Les recommandations sur la manière de piloter l’organisation du temps de travail pour les DRH sont :

• être dans l’anticipation plutôt que dans l’urgence. L’organisation du temps de travail peut être un outil au service de la mise en place de la stratégie de l’entreprise ;

• ne pas entretenir un système à 2 vitesses entre les cadres et les autres employés. L’organisation du temps de travail des cadres doit faire l’objet d’une articulation globale avec celle des non cadres.

• mettre en place une organisation du temps de travail dérivée d’une analyse fine à la fois des exigences quantitatives pour l’entreprise et qualitatives pour les personnes.

L’organisation du temps de travail peut être utilisée comme un outil de supervision et de contrôle de la qualité du travail des cadres. Si l’on arrive à mettre en relation le nombre d’heures travaillées et la qualité du travail rendu, cela devient un dispositif discriminant. Il y a dès lors deux possibilités :

- Soit le ratio pointe un nombre important d’heures travaillées pour un résultat médiocre. Pour trouver les causes de ce déséquilibre, des entretiens individuels de chaque cadre avec son N+1 et son N+2, permettraient d’apporter des mesures correctives. Un salarié cadre qui, de part son statut est souvent autonome, a parfois du mal à parler de ses problèmes. Son N+1 doit pouvoir trouver un moyen factuel de l’aider à les résoudre.

- Soit le ratio relève un travail de qualité réalisé dans un nombre limité d’heures, auquel cas, on peut s’interroger sur la sous-exploitation du cadre et la manière d’enrichir ses tâches ou de lui donner davantage de responsabilités.

Philippe Lamblin, DRH de l’année 2015, lors de notre rencontre, met l’accent sur l’imagination, l’audace et le courage à avoir dans ce domaine : « Il faut créer de l’adhésion.
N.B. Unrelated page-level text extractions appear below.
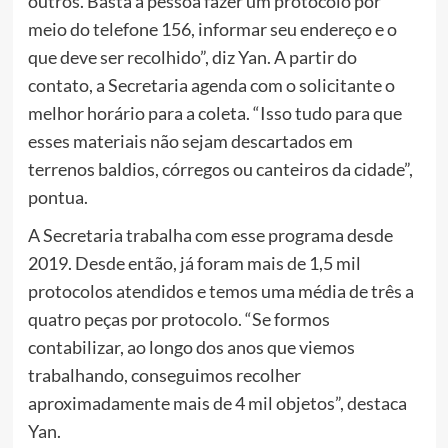
outros. Basta a pessoa fazer um protocolo por
meio do telefone 156, informar seu endereço e o
que deve ser recolhido”, diz Yan. A partir do
contato, a Secretaria agenda com o solicitante o
melhor horário para a coleta. “Isso tudo para que
esses materiais não sejam descartados em
terrenos baldios, córregos ou canteiros da cidade”,
pontua.
A Secretaria trabalha com esse programa desde
2019. Desde então, já foram mais de 1,5 mil
protocolos atendidos e temos uma média de três a
quatro peças por protocolo. “Se formos
contabilizar, ao longo dos anos que viemos
trabalhando, conseguimos recolher
aproximadamente mais de 4 mil objetos”, destaca
Yan.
Vous avez une tache et est-ce que vous êtes capable de l’accomplir dans un temps établi ? Vous pouvez le faire ? Vous avez toutes les compétences nécessaires ? Tout cela, il faut l’analyser calmement. Pour faire ça, il faut avoir des managers avec du courage et qui donnent l’exemple, en ne transmettant pas son propre stress par exemple. (…) Le climat de confiance entre le manager et ses subordonnés est inimaginablement puissant. (…) Et les problèmes du cadre quand le climat de confiance est instauré, refont surface et peuvent être traitées, sereinement, sans le faire culpabiliser. (…)Le meilleur ambassadeur d’une boite n’est pas le DRH mais les managers. »

L’enjeu dans les entreprises aujourd'hui n’est pas forcément de travailler plus, pas forcément de travailler moins, mais plutôt de travailler mieux.